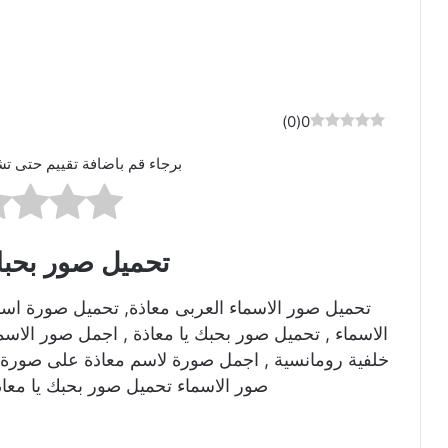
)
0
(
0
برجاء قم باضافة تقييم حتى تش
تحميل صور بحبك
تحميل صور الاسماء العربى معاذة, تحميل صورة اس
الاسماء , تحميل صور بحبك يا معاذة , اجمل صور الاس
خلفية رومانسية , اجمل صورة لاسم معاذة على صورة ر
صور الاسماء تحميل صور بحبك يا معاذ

------------------------------------------------------------

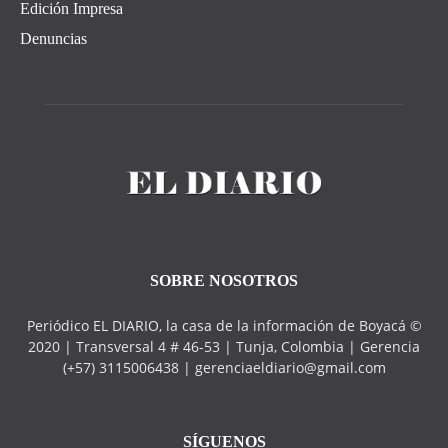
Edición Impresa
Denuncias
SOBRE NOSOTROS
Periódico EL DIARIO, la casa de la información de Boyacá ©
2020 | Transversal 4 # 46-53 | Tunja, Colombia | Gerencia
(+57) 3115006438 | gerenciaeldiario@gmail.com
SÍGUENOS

------------------------------------------------------------

Your task => Output only an exact transcription of the lines above from the one with "تحميل صور الاسماء العربى معاذة, تحميل صورة اس" up to and including the one with "صور الاسماء تحميل صور بحبك يا معاذ".

Response to the exercise =>
تحميل صور الاسماء العربى معاذة, تحميل صورة اس
الاسماء , تحميل صور بحبك يا معاذة , اجمل صور الاس
خلفية رومانسية , اجمل صورة لاسم معاذة على صورة ر
صور الاسماء تحميل صور بحبك يا معاذ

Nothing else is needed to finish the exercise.